Extracted page text data -
------------------------------
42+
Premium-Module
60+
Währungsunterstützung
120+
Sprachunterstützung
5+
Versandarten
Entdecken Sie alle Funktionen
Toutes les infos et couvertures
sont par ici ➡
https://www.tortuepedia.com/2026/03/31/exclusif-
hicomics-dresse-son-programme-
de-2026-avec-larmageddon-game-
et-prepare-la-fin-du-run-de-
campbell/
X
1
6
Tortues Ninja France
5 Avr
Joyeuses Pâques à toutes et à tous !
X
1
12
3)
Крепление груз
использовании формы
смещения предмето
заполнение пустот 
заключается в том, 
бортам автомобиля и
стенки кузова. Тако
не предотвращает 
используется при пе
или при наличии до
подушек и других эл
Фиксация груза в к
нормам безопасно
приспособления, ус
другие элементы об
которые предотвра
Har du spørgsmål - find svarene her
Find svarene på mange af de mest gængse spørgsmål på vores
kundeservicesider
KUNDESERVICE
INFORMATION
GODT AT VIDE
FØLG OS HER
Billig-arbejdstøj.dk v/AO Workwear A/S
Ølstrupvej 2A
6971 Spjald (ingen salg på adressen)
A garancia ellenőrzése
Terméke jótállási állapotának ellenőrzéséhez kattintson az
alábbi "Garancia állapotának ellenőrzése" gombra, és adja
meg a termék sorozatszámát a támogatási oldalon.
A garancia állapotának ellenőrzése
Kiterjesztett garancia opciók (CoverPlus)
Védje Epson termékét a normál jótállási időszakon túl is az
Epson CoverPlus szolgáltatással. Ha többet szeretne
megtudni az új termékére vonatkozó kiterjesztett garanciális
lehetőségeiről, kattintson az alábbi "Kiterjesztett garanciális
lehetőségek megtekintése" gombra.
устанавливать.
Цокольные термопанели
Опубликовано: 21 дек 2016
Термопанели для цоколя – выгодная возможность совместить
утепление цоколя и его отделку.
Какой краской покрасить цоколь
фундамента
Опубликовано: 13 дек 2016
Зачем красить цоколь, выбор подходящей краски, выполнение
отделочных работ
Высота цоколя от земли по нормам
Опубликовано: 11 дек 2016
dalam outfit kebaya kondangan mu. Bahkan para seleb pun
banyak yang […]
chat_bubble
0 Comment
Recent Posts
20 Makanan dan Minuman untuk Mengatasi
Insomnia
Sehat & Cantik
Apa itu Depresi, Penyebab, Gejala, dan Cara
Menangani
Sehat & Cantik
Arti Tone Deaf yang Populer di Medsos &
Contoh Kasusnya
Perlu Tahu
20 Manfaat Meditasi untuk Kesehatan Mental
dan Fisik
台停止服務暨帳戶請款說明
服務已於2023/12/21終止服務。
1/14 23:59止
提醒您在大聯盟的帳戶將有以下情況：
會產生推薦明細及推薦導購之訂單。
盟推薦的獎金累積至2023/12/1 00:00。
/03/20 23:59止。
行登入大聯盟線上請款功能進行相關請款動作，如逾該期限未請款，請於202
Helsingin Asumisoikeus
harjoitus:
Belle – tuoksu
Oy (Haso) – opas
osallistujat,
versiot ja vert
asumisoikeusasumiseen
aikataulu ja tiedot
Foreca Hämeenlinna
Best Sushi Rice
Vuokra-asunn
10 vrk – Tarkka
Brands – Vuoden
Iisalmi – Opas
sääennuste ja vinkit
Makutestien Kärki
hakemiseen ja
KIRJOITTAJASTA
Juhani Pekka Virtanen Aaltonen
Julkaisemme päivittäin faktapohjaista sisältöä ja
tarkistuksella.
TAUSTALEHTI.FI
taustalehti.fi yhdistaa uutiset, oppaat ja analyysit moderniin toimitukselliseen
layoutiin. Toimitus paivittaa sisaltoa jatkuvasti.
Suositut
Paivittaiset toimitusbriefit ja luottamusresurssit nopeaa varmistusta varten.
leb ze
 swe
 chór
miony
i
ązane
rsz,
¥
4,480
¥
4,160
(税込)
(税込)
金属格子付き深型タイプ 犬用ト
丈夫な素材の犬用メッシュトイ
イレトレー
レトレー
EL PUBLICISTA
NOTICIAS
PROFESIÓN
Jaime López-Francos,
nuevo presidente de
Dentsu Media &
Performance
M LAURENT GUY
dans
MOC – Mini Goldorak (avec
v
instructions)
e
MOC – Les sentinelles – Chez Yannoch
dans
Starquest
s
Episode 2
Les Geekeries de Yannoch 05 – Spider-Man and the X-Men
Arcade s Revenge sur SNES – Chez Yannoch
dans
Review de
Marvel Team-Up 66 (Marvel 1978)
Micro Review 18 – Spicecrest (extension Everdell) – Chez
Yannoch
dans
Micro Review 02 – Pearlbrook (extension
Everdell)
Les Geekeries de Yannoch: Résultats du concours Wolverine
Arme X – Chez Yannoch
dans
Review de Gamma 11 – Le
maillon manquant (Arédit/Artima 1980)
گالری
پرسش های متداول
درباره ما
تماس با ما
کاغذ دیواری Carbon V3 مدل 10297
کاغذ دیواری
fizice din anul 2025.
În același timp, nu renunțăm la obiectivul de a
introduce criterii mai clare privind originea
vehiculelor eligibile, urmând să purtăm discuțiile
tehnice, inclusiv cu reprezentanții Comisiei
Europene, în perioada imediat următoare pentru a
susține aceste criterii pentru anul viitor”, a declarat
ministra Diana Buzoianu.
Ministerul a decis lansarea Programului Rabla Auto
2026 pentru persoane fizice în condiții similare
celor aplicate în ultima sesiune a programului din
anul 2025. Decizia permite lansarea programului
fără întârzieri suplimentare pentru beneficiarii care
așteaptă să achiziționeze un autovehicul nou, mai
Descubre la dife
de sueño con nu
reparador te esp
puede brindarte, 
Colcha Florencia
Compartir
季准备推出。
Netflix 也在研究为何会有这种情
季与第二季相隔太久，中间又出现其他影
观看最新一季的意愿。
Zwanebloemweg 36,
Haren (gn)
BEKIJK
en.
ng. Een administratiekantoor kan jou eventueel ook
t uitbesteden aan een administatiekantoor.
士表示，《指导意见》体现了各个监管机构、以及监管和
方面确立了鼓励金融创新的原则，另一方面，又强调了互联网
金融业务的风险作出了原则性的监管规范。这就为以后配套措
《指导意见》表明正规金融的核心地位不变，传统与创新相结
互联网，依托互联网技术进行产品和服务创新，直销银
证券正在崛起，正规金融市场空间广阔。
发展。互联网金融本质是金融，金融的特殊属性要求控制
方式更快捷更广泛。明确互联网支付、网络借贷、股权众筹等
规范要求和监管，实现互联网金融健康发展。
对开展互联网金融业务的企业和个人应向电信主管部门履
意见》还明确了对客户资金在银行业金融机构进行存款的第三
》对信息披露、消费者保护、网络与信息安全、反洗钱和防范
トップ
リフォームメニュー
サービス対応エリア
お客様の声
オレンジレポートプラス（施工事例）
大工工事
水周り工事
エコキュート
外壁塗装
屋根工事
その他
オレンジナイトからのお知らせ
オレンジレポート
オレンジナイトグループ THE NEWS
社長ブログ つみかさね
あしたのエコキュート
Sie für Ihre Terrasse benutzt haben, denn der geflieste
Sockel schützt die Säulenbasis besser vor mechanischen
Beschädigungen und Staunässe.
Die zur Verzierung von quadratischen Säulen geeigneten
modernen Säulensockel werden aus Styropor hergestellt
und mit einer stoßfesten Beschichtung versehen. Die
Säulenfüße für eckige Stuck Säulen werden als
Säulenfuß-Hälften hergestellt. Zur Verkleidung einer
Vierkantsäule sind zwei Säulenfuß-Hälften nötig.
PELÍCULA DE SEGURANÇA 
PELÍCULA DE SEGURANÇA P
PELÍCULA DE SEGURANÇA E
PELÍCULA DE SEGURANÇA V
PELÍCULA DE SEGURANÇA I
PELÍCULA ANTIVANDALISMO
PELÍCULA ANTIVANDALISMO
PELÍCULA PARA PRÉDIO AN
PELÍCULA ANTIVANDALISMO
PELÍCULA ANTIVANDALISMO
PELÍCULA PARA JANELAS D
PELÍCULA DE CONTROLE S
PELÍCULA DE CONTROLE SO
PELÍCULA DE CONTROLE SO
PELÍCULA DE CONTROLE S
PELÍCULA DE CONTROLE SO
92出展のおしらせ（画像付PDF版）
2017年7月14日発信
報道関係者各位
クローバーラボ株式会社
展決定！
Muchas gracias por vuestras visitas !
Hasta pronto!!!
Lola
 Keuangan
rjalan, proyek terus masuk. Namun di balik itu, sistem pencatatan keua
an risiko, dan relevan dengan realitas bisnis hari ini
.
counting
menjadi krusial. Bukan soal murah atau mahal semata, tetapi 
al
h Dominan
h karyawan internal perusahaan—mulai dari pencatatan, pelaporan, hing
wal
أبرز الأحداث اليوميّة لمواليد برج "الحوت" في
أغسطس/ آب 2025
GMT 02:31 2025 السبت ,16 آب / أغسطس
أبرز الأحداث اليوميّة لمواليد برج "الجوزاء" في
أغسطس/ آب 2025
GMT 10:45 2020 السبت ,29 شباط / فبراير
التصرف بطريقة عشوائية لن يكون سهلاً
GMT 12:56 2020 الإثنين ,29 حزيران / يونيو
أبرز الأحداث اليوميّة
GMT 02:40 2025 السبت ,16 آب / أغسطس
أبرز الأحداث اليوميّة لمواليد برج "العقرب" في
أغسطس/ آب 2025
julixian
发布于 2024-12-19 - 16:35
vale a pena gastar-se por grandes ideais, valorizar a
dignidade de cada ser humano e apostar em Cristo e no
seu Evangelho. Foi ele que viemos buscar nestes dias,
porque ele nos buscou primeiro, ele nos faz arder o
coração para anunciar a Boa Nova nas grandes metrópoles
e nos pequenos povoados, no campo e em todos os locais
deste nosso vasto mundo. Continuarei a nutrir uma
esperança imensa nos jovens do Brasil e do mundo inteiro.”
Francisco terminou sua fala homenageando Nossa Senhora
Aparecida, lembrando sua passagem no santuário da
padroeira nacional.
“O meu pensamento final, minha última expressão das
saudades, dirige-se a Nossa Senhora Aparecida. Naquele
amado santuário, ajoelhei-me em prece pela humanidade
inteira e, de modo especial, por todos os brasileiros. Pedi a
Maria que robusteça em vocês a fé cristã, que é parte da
------------------------------
TASK STATEMENT - The string "ellenőrzése" appears on some lines of the data above; report how many such lines there are, as a bare number.

RESULT OF THIS EXERCISE - 3